If you're building a healthtech product that needs to work with Epic, you've probably heard of the Showroom. What you probably haven't heard is exactly how to get through it. Epic's documentation is deliberately sparse, the process changes without announcement, and the vendors who have made it through aren't exactly publishing their playbooks. This guide fixes that.
Epic now commands 42.3% of the acute care EHR market in the United States, up from 39.1% just a year prior. In 2024 alone, Epic added 176 multispecialty hospitals and 29,399 beds — its largest annual net gain ever (Healthcare IT News). If you're building for US healthcare, Epic integration isn't optional — it's existential. And Showroom is the gateway.

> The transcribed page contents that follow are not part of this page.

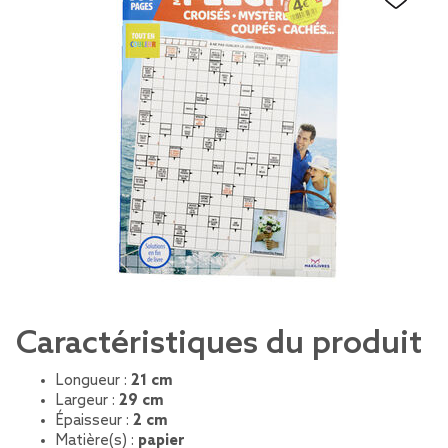
Caractéristiques du produit
Longueur :
21 cm
Largeur :
29 cm
Épaisseur :
2 cm
Matière(s) :
papier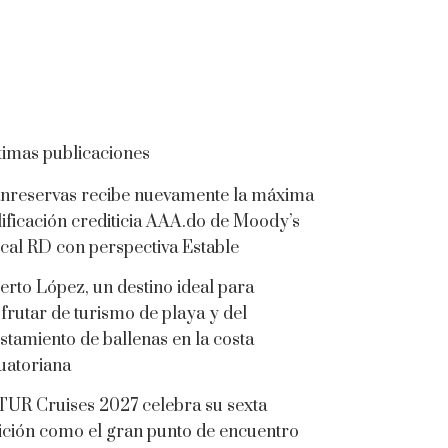
timas publicaciones
nreservas recibe nuevamente la máxima
lificación crediticia AAA.do de Moody’s
cal RD con perspectiva Estable
erto López, un destino ideal para
sfrutar de turismo de playa y del
istamiento de ballenas en la costa
uatoriana
TUR Cruises 2027 celebra su sexta
ición como el gran punto de encuentro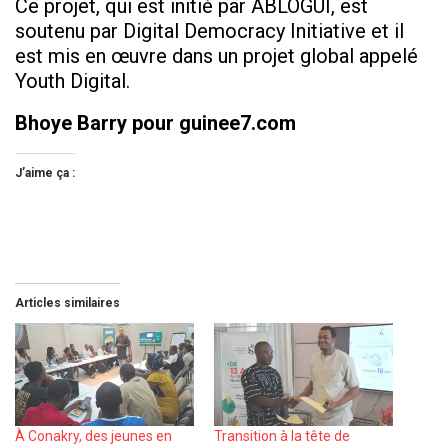
Ce projet, qui est initié par ABLOGUI, est
soutenu par Digital Democracy Initiative et il
est mis en œuvre dans un projet global appelé
Youth Digital.
Bhoye Barry pour guinee7.com
J’aime ça :
Articles similaires
À Conakry, des jeunes en
Transition à la tête de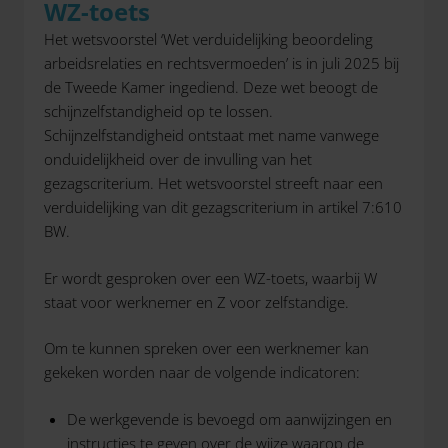
WZ-toets
Het wetsvoorstel ‘Wet verduidelijking beoordeling
arbeidsrelaties en rechtsvermoeden’ is in juli 2025 bij
de Tweede Kamer ingediend. Deze wet beoogt de
schijnzelfstandigheid op te lossen.
Schijnzelfstandigheid ontstaat met name vanwege
onduidelijkheid over de invulling van het
gezagscriterium. Het wetsvoorstel streeft naar een
verduidelijking van dit gezagscriterium in artikel 7:610
BW.
Er wordt gesproken over een WZ-toets, waarbij W
staat voor werknemer en Z voor zelfstandige.
Om te kunnen spreken over een werknemer kan
gekeken worden naar de volgende indicatoren:
De werkgevende is bevoegd om aanwijzingen en
instructies te geven over de wijze waarop de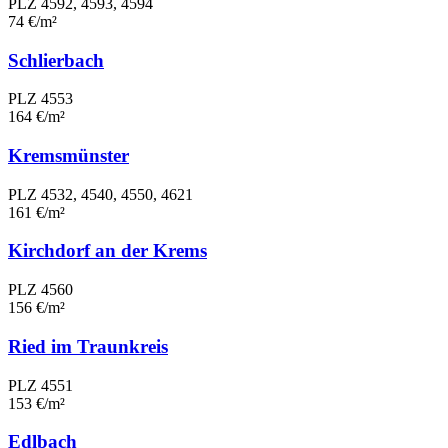
PLZ 4592, 4593, 4594
74 €/m²
Schlierbach
PLZ 4553
164 €/m²
Kremsmünster
PLZ 4532, 4540, 4550, 4621
161 €/m²
Kirchdorf an der Krems
PLZ 4560
156 €/m²
Ried im Traunkreis
PLZ 4551
153 €/m²
Edlbach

Meanwhile, FHIR adoption is accelerating at a pace few predicted. The HL7 FHIR compliance market hit $2.3 billion in 2025 and is projected to reach $8.6 billion by 2036 (Morningstar). Seventy-eight percent of countries surveyed now have regulations mandating electronic health data exchange, and 73% of those specifically require or recommend FHIR (Firely). The window for getting your app into Epic's ecosystem is wide open — if you can navigate the approval process.
Showroom vs. Connection Hub: Understanding Epic's Ecosystem
Before diving into the approval process, you need to understand the landscape. Epic retired the old App Orchard in late 2022 and replaced it with two distinct programs that serve different purposes.
Connection Hub
Connection Hub launched in December 2022 as an online directory where any vendor with a live Epic connection can list their product. Think of it as Epic's verified integration registry. The barrier to entry is relatively low: you need at least one live connection with an Epic customer and a $500 annual fee. Connection Hub lives inside Showroom as the "Products" section, accessible primarily to Epic's customer base — the IT teams and clinical informaticists evaluating integration options.
Showroom
Showroom is the broader platform that launched in 2024 as an overhaul of Epic's former App Market. It's not just a product listing — it's a full vendor showcase that includes products, services, consulting partnerships, and implementation support. Showroom is where health system buyers (not just IT teams) go to evaluate third-party solutions. It's the public-facing storefront, while Connection Hub is the technical catalog inside it.
Which Do You Need?
If you're building a SMART on FHIR app or any software that integrates with Epic's APIs, you'll engage with both. Connection Hub is where your technical integration gets listed. Showroom is where health systems discover and evaluate your product. Most startups should target Connection Hub first — it's the foundation — then build out their Showroom presence once they have live customers.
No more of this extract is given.